Are there other potential issues with the plan?

Charlie Massey, chief executive of the GMC, told MPs that medical staff who train students need to be better supported because they are “one of the most burnt out and stressed and dissatisfied groups within the medical workforce”.

Alongside worries that there will not be enough trainers for so many new students are concerns over plans to shorten medical degrees to four years, and to introduce an apprenticeship scheme for doctors. The NHS has over 112,000 vacancies (which, according to the plan, could reach 360,000 by 2037). The plan aims to expand the total NHS workforce from 1.4 million to between 2.2 and 2.3 million by 2037. This would include an extra 60-70,000 doctors and 170-190,000 nurses.

Kay said he felt like the proposal to shorten the qualifying period for new staff was “change for the sake of [boosting] numbers… not change for what’s best for patients”. 
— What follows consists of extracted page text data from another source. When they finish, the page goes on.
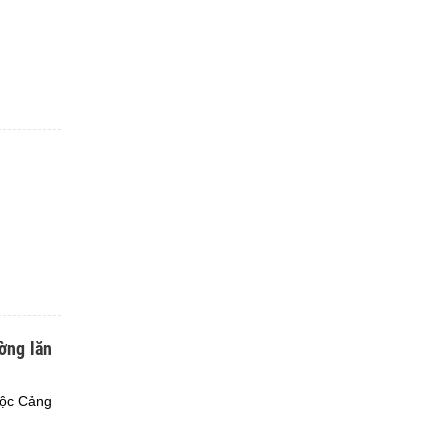
ờng lăn
uộc Cảng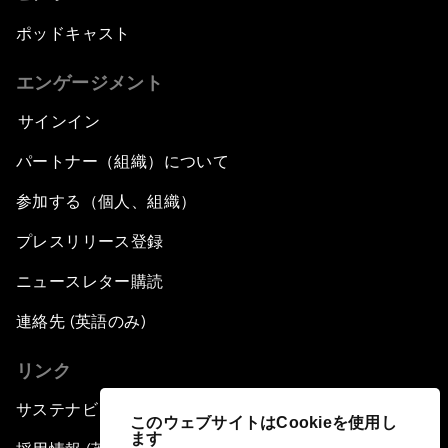
ポッドキャスト
エンゲージメント
サインイン
パートナー（組織）について
参加する（個人、組織）
プレスリリース登録
ニュースレター購読
連絡先 (英語のみ)
リンク
サステナビリティへの取り組み
このウェブサイトはCookieを使用し
ます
Kamila Hawthorne, chair of the RCGP, noted that around 1,000 GPs a year are leaving the NHS. She told MPs that “on retention, this plan is just not ambitious enough” and added that the strategy anticipates that only 700 GPs who would have otherwise left will be retained.

[See also: A depleted NHS workforce is holding back cancer diagnosis]

What has the government said about the plan?

The government called the workforce plan a “once in a generation opportunity to put staffing on a sustainable footing”, and has committed to refreshing the workforce plan every two years to “help meet future requirements”.

On 13 July the government announced that pay for millions of workers in the public sector would rise between 5 and 7 per cent. Doctors will get a rise of at least 6 per cent, with junior doctors also receiving a one-off payment of £1,250; other NHS workers, including nurses, will get a 5 per cent rise, with some also receiving an extra £1,655. The doctors’ union, the British Medical Association (BMA), has rejected the offer, having originally called for a 35 per cent rise. Pat Cullen, chief executive of the RCN, has also expressed outrage that nurses are getting the “lowest pay rise in the public sector”.

Rishi Sunak, who announced the pay deal in a speech at Downing Street, said that the offer was “final”. It has been broadly welcomed by most unions. “There will be no more talks on pay,” the Prime Minister said. “We will not negotiate again on this year’s settlements and no amount of strikes will change our decision.”